Meşină C, Paşalega M, Calotă F, Comănescu Violeta, Vîlcea D, Tenea T, Mirea C, Vasile I
Clinica II Chirurgie, Spitalul Clinic Judeţean de Urgenţă Craiova, UMF Craiova.
Chirurgia (Bucur). 2006 Mar-Apr;101(2):201-4.

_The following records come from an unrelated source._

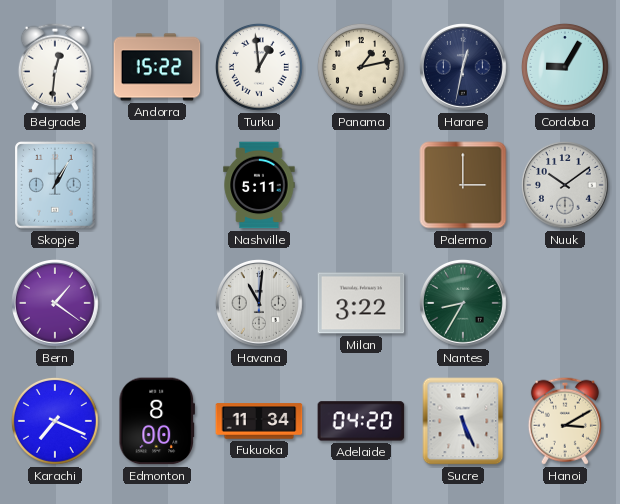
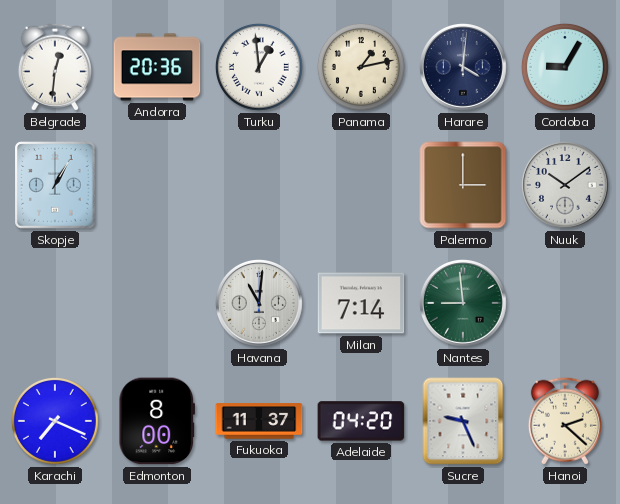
Andorra: 15:22 -> 20:36
Harare: 12:32 -> 4:01
Nashville: 5:11 -> none
Bern: 1:21 -> none
Milan: 3:22 -> 7:14
Nantes: 8:35 -> 8:59
Fukuoka: 11:34 -> 11:37
Sucre: 5:26 -> 9:26
Hanoi: 3:10 -> 2:22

This paper presents the case of a male patient, 57 years old, admitted to the hospital for upper digestive bleeding revealed by melena stools. The upper digestive endoscopy has not discovered the source of bleeding. Conventional medical therapy, with hemostatics, proton pump blockers and transfusion, failed to stop the bleeding, requiring emergency surgery for stopping the bleeding. The intraoperative exploration discovered three submucosal formations with dimensions between 0,5 and 0,75 cm, who ulcerated the jejunal mucosa, situated at 20-25cm from the duodeno-jejunal angle. The pathologic report described haemorrhagic intestinal lymphangioma. The excision of the sub-mucosal haemangioma stopped the bleeding.
本文介绍了一名57岁男性患者的病例,该患者因黑便提示上消化道出血入院。上消化道内镜检查未发现出血源。采用止血剂、质子泵阻滞剂和输血的传统药物治疗未能止血,需要进行紧急手术止血。术中探查发现三个大小在0.5至0.75厘米之间的黏膜下肿物,它们使空肠黏膜溃疡,位于距十二指肠空肠角20 - 25厘米处。病理报告描述为出血性肠淋巴管瘤。切除黏膜下血管瘤后出血停止。